Retype exactly the span of lines below from the one with "18 באוקטובר 2027" through the one with "通常グレードより10〜". Do not include pictures.

Records from a data collection

════════════════════

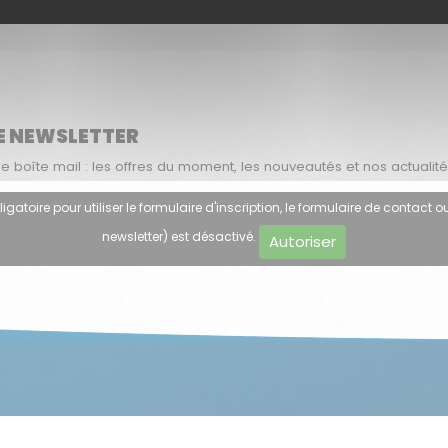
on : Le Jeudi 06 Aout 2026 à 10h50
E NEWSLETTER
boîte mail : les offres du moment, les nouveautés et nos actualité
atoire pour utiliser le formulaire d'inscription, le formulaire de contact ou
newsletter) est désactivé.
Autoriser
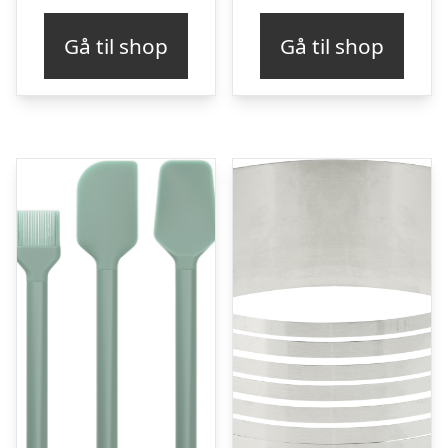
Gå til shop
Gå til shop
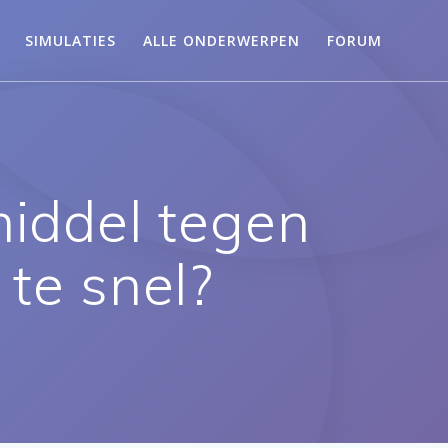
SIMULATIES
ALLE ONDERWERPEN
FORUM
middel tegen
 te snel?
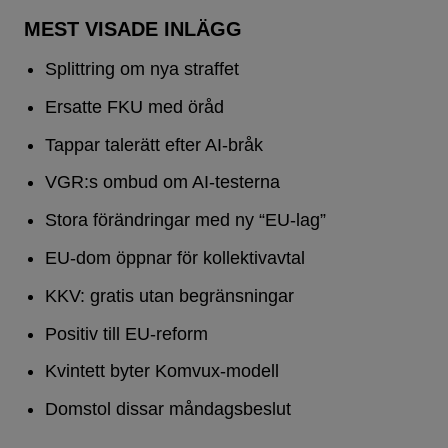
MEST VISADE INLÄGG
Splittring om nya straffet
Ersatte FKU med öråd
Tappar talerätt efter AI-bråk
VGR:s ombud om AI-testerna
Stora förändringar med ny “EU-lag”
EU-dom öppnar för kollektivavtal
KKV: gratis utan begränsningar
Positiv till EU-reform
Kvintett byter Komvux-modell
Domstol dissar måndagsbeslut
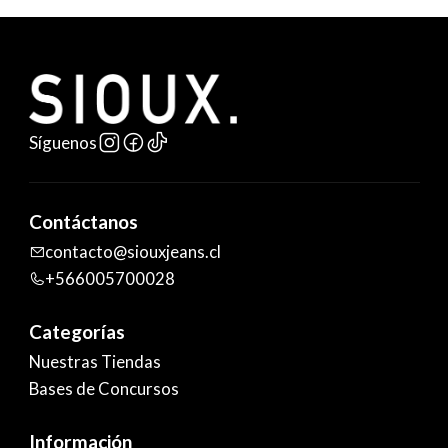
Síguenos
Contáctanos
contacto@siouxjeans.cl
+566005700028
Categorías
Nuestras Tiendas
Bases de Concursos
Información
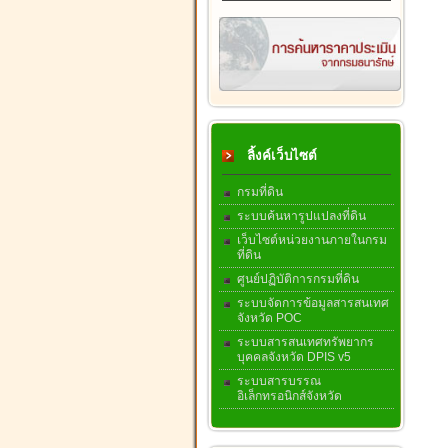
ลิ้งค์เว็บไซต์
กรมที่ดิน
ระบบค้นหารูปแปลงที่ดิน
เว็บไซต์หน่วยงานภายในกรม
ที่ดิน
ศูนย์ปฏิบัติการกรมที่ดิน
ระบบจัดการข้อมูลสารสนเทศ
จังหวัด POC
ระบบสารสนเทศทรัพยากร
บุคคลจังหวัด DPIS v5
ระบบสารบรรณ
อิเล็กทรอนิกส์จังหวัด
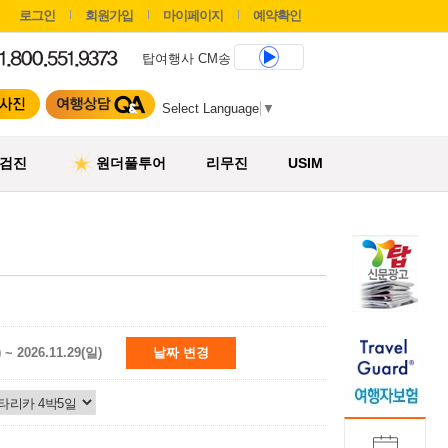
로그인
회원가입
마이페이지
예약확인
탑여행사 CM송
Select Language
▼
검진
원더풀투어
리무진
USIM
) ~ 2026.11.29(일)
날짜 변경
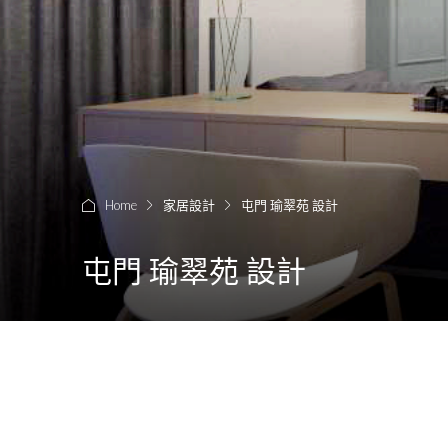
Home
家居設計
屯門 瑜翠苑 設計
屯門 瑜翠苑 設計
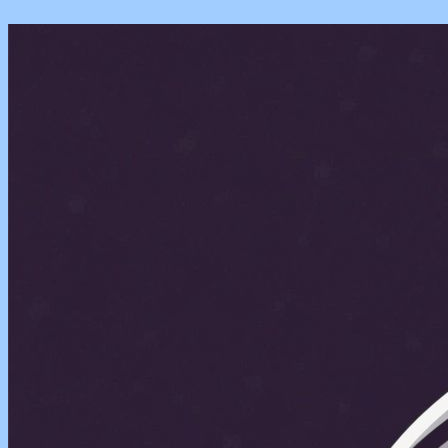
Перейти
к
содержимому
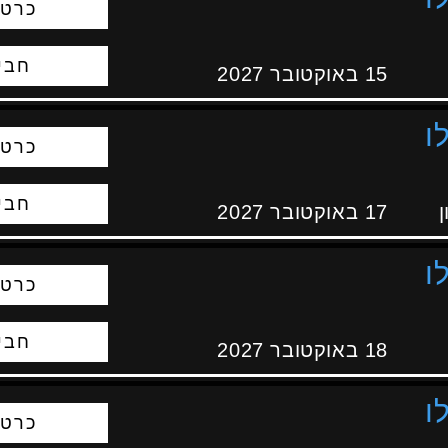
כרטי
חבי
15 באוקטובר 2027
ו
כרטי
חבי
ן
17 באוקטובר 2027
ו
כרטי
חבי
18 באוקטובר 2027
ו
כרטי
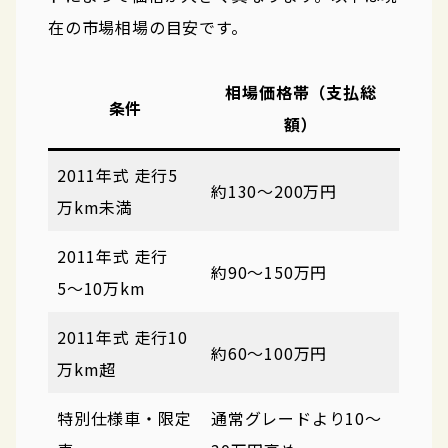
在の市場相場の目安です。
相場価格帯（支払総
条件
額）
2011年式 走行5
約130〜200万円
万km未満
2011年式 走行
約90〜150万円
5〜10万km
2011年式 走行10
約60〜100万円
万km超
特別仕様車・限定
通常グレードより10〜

════════════════════

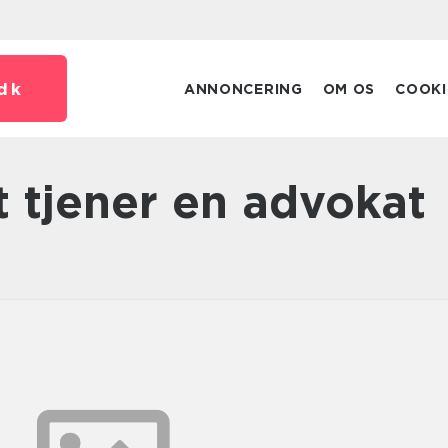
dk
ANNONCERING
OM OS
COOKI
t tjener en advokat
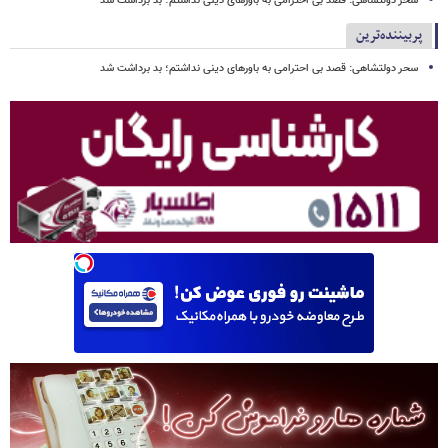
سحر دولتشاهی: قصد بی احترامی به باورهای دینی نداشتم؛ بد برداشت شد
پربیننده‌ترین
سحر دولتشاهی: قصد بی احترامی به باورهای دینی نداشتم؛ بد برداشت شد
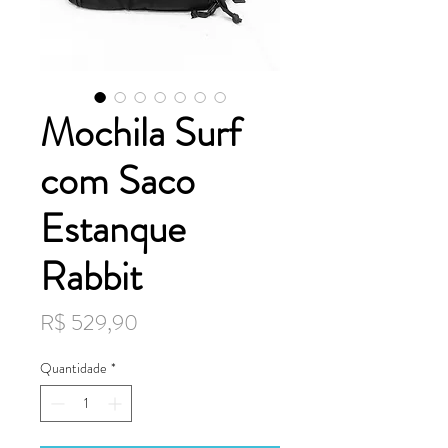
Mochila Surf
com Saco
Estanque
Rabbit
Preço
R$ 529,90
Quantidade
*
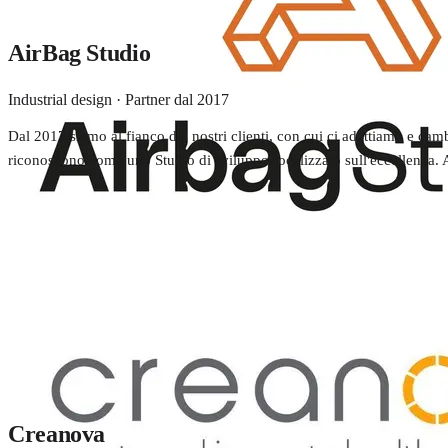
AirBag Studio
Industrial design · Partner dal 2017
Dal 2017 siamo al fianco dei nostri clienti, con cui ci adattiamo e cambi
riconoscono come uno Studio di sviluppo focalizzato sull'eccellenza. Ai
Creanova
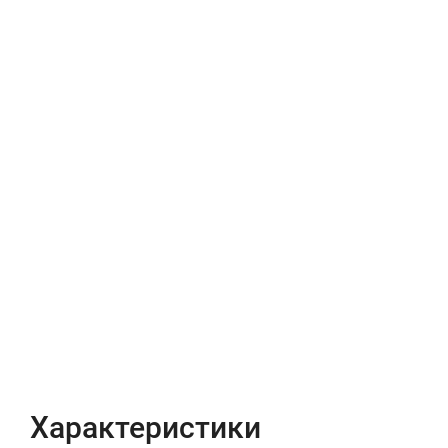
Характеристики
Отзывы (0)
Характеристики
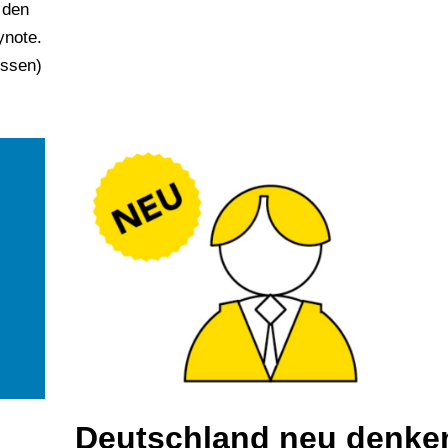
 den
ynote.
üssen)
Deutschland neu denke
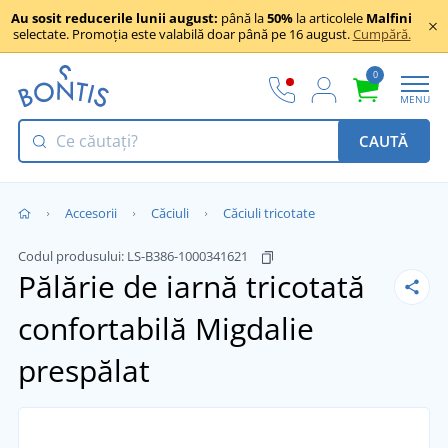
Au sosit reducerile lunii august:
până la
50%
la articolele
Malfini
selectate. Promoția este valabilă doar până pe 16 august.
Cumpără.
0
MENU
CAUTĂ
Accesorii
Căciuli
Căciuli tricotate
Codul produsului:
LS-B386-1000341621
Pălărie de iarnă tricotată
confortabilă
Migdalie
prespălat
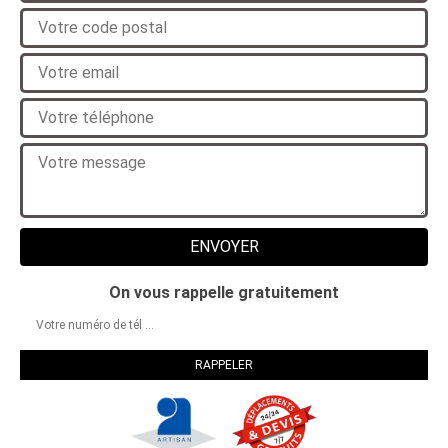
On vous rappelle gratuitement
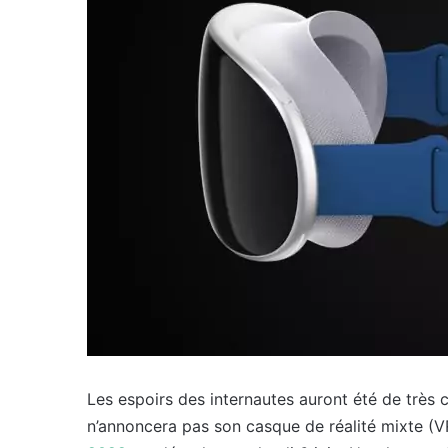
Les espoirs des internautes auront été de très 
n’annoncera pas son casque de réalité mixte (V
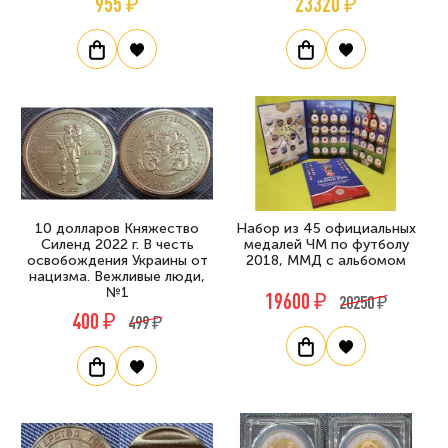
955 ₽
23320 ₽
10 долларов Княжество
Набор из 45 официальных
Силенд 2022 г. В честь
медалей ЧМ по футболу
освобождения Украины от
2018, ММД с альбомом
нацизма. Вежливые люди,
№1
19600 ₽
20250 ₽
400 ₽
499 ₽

════════════════════

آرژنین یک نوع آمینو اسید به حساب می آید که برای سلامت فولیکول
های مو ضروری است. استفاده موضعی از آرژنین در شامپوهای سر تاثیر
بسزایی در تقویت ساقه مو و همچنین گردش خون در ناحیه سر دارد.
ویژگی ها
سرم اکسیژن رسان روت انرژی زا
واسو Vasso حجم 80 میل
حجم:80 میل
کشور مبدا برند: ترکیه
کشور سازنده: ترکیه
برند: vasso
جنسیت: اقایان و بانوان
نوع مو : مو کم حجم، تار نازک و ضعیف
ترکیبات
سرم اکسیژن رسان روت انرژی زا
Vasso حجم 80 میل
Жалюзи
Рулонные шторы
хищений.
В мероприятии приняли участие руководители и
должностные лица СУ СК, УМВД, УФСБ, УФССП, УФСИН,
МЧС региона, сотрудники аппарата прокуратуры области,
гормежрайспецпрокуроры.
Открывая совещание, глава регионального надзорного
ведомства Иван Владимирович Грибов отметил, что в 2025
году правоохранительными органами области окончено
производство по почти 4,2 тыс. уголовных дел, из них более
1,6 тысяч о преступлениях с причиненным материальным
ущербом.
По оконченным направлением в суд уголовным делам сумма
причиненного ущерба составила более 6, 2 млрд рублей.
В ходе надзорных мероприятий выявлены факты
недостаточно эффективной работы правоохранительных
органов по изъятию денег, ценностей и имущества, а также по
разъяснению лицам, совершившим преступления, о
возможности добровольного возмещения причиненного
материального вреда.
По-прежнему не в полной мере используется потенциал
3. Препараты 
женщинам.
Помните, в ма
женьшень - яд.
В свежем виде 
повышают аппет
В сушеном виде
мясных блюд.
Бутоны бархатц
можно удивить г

════════════════════

Solution below:
18 באוקטובר 2027
ו
כרטי
在の市場相場の目安です。
相場価格帯（支払総
条件
額）
2011年式 走行5
約130〜200万円
万km未満
2011年式 走行
約90〜150万円
5〜10万km
2011年式 走行10
約60〜100万円
万km超
特別仕様車・限定
通常グレードより10〜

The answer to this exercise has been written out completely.